*Task objective*
Show each line of the records in which the word "value" occurs.

*Exercise input*
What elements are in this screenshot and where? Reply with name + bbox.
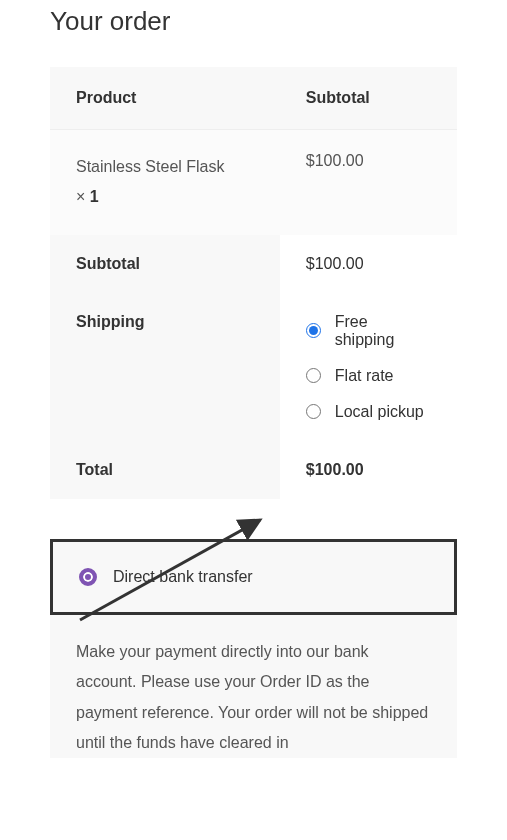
shipping-option-label: Local pickup	[335, 403, 424, 421]
payment-radio-icon[interactable]	[79, 568, 97, 586]
page-title: Your order	[50, 6, 457, 37]
payment-method-label: Direct bank transfer	[113, 568, 253, 586]
payment-methods: Direct bank transfer Make your payment d…	[50, 539, 457, 759]
order-review-table: Product Subtotal Stainless Steel Flask ×…	[50, 67, 457, 499]
shipping-label: Shipping	[50, 293, 280, 441]
product-subtotal: $100.00	[280, 130, 457, 235]
shipping-option-label: Free shipping	[335, 313, 431, 349]
shipping-option-free[interactable]: Free shipping	[306, 313, 431, 349]
col-header-subtotal: Subtotal	[280, 67, 457, 130]
shipping-option-label: Flat rate	[335, 367, 394, 385]
payment-method-bank-transfer[interactable]: Direct bank transfer	[50, 539, 457, 615]
table-row: Stainless Steel Flask × 1 $100.00	[50, 130, 457, 235]
shipping-option-local[interactable]: Local pickup	[306, 403, 431, 421]
total-value: $100.00	[280, 441, 457, 499]
subtotal-value: $100.00	[280, 235, 457, 293]
shipping-radio-flat[interactable]	[306, 368, 321, 383]
product-name-cell: Stainless Steel Flask × 1	[50, 130, 280, 235]
product-name: Stainless Steel Flask	[76, 158, 225, 175]
shipping-option-flat[interactable]: Flat rate	[306, 367, 431, 385]
shipping-radio-free[interactable]	[306, 323, 321, 338]
subtotal-label: Subtotal	[50, 235, 280, 293]
product-qty: 1	[90, 188, 99, 205]
qty-separator: ×	[76, 188, 85, 205]
shipping-options-cell: Free shipping Flat rate Local pickup	[280, 293, 457, 441]
col-header-product: Product	[50, 67, 280, 130]
total-label: Total	[50, 441, 280, 499]
payment-method-description: Make your payment directly into our bank…	[50, 615, 457, 759]
shipping-radio-local[interactable]	[306, 404, 321, 419]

*Completed exercise*
total-value: $100.00	[280, 441, 457, 499]
subtotal-value: $100.00	[280, 235, 457, 293]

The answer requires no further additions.